Paris
07/03/2001 -
On aime bien Claude. Sa voix caressante, son regard doux. On se souvient de Caroline et de Victime de la mode. Ce capital sympathie rend les choses d'autant plus difficiles. Comme à un ami à qui on devrait dire que l'on n'aime pas sa cuisine, même si c'est celle qu'on a l'habitude de manger chez lui. Car tel est le problème, rien n'a vraiment changé chez Solaar, sa voix n'a pas bougé d'un iota, ses rimes aisées presque faciles, pourraient presque figurer sur un de ses albums précédents, quant aux mixes, des trouvailles viennent contrebalancer quelques lourdeurs. Mais malheureusement rien n'est très convaincant. On avait entendu parler d'une possible re-collaboration avec l'ex-complice Jimmy Jay. Mais non, Solaar a voulu passer à autre chose. Il signe d'ailleurs la direction artistique de ce Cinquième as. Pour reprendre l'offensive, et peut-être pour moucher ses petits camarades de jeu, Gyneco and Co, qui auraient tendance à l'ignorer dans le meilleur des cas ou à le dénigrer dans le pire, Solaar revient sur les prémices de l'aventure du MC, le temps de Lève-toi et rap : "On m'en voulait parce que j'avais ce qu'ils voulaient/Un style qui m'était propre et le verbe au plus-que- parfait". Un peu plus loin : "Je marche profil bas, n'exhibe aucun bijou". Le propos est clair, à ceux qui imaginent que le rap est là où le verbe est haut et la frime de rigueur, Solaar répond, se la joue humble et modeste. De toute façon, à son propos, on évoque plutôt Gainsbourg, Queneau et Ferré (si si !). Car on attend beaucoup de Solaar, peut-être par manque de vrais auteurs français ? Les références en matière de rap, plutôt West Coast, ne viennent qu'ensuite. La banlieue et ses bad boys paraissent bien loin. 
Mais Solaar se veut aussi léger. Il sait s'amuser et notamment de la vague latino avec le titre Hasta la vista dont le refrain, qui s'il ne s'agissait de notre rappeur national, ne serait sans rappeler qu'un jour, une certaine Nathalie Cardone a chanté la célébrissime chanson Hasta siempre.

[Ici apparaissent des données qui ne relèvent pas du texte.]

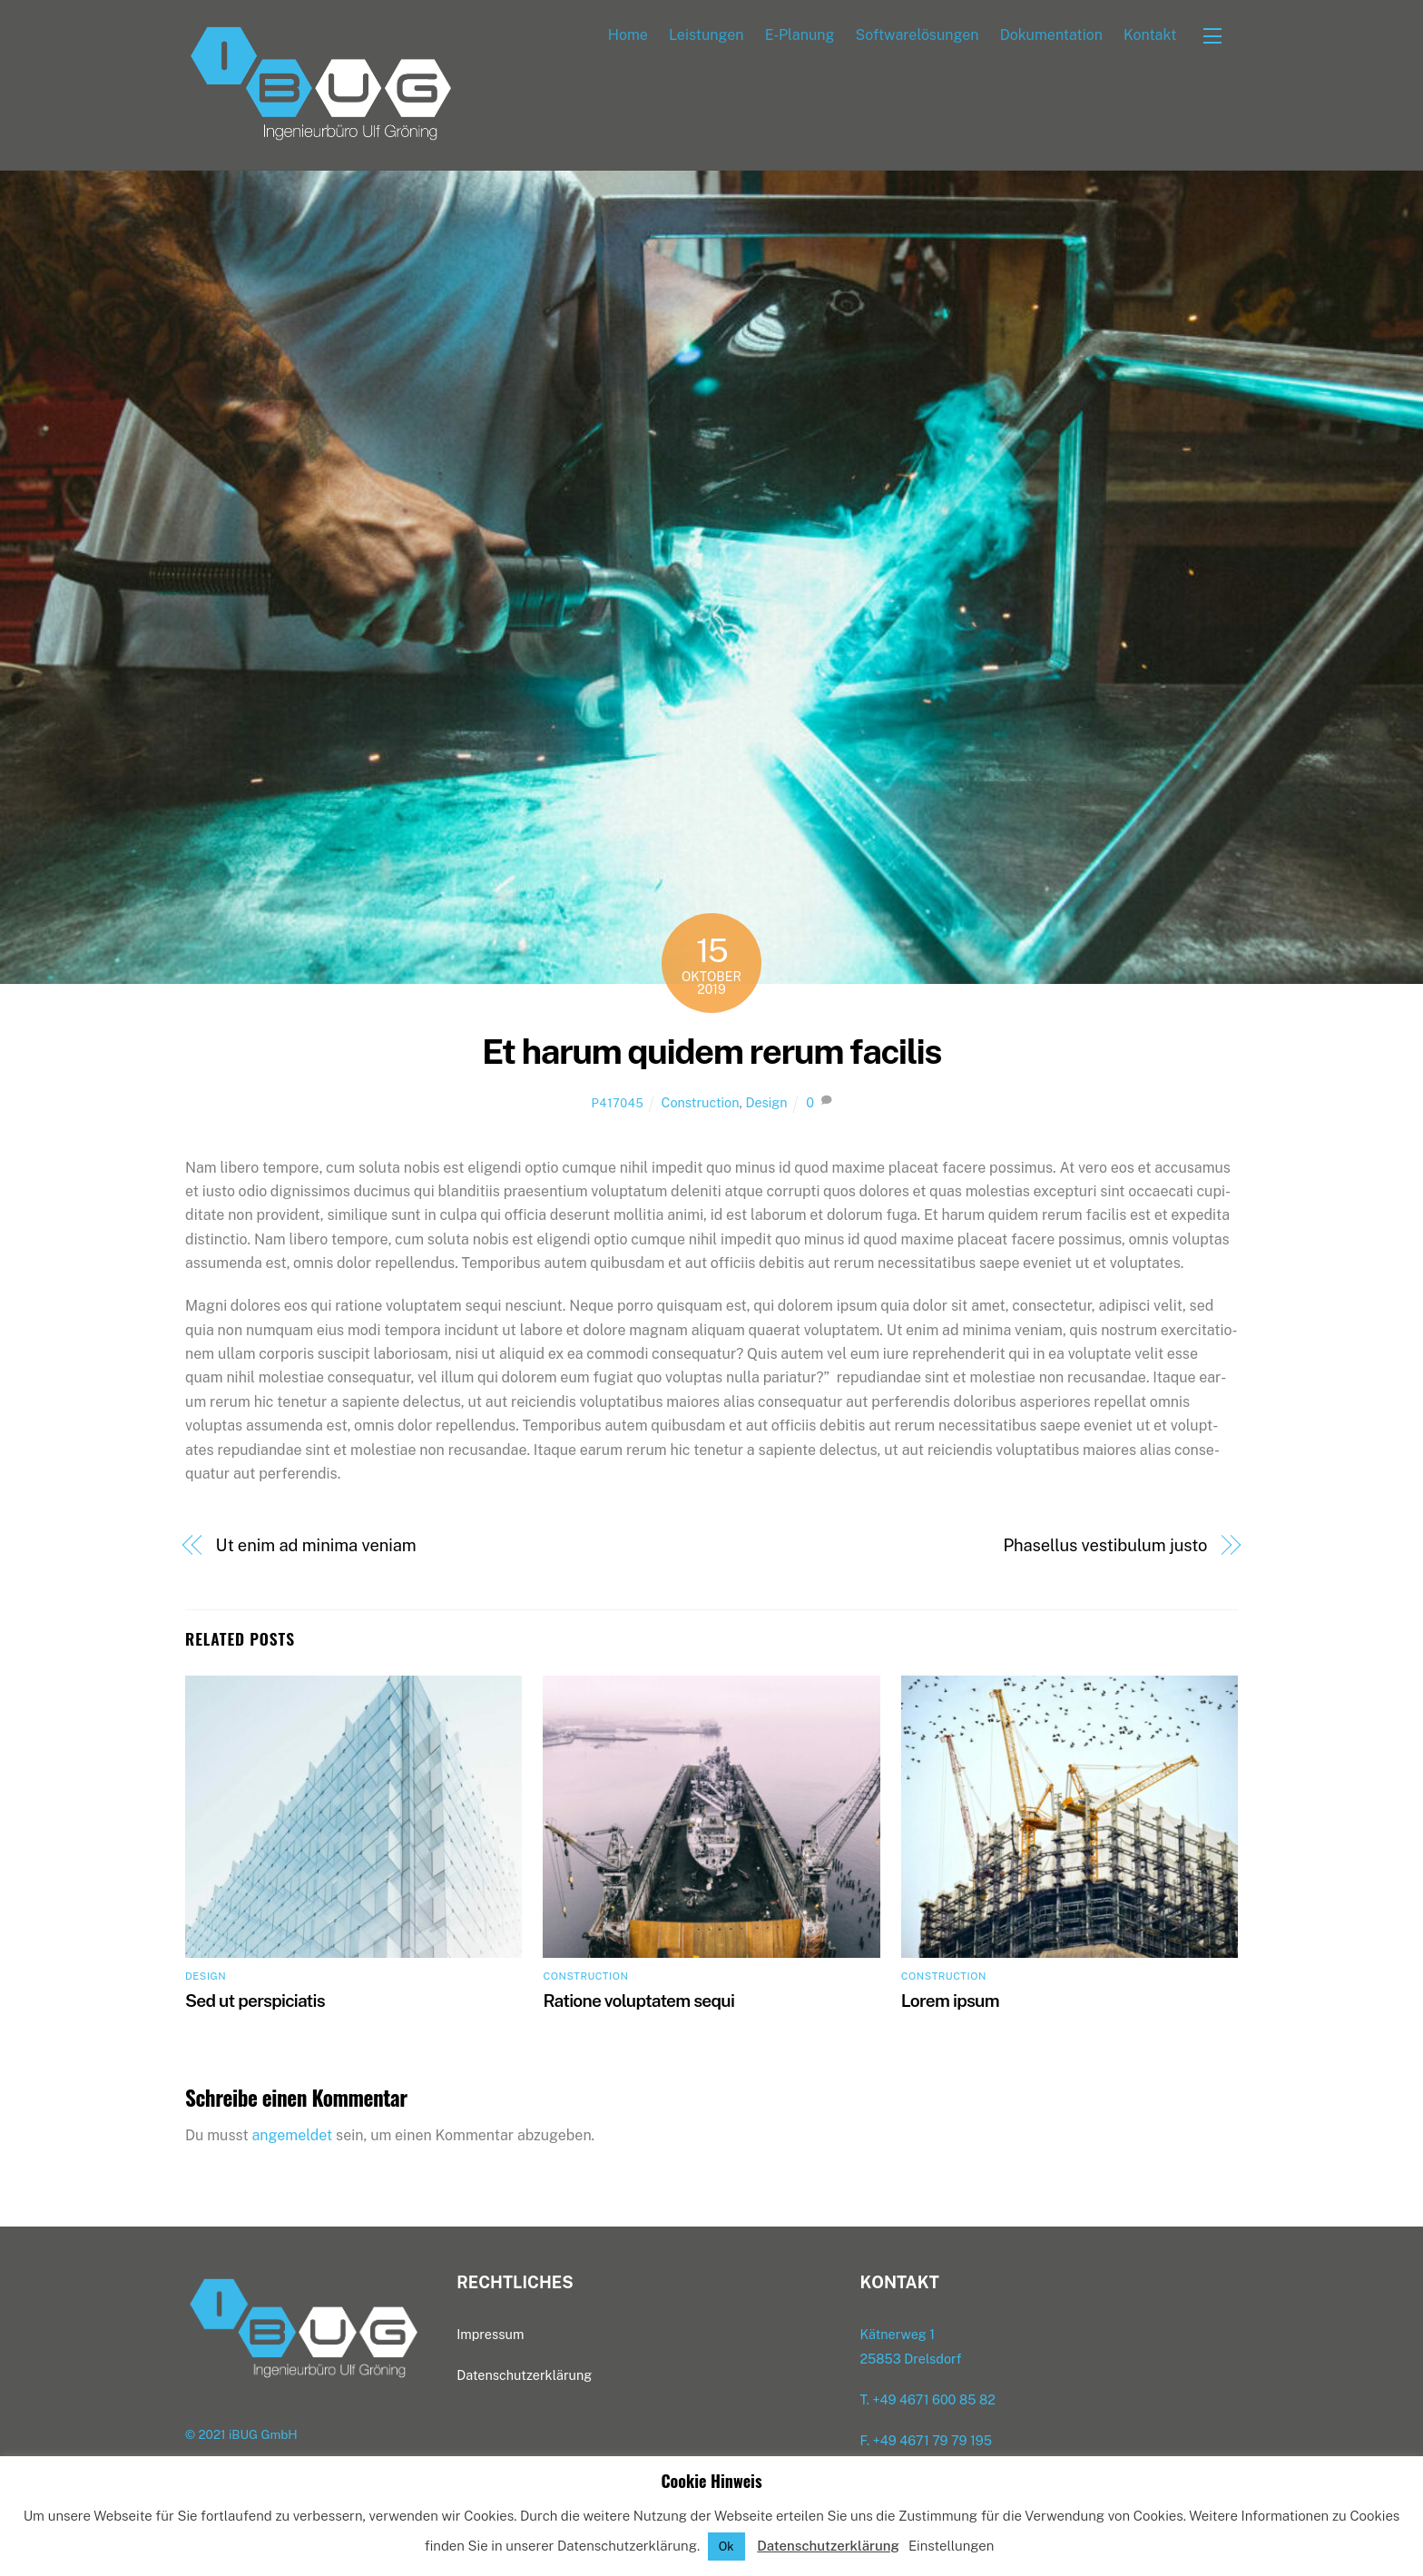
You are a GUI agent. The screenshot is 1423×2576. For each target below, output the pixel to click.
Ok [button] (726, 2546)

Mais ne soyons pas aussi intraitable car on peut se rattraper avec La Belle et le Bad boy et son refrain "Les sous-ensembles dans les grands ensembles s'assemblent/La belle et le bad boy "qui n'en finirait pas de nous harceler du matin au soir. Stop… j'arrête. Non. Une petite dernière pour la route. Solaar le poète écrit dans La la la la, "2ème étape, Sound boy, bouge ton body/Annie Cordy, Jordy, j'arrive tel Berry Gordy". Le tout agrémenté de chœurs d'enfants chantant des la la la la, à vous taper sur le système. Mais où es-tu Claude, le Solaar de l'écriture ? Pas là, c'est sûr. Nous n'aurions pas voulu en arriver là, pourtant à disséquer ce Cinquième as, voila le résultat.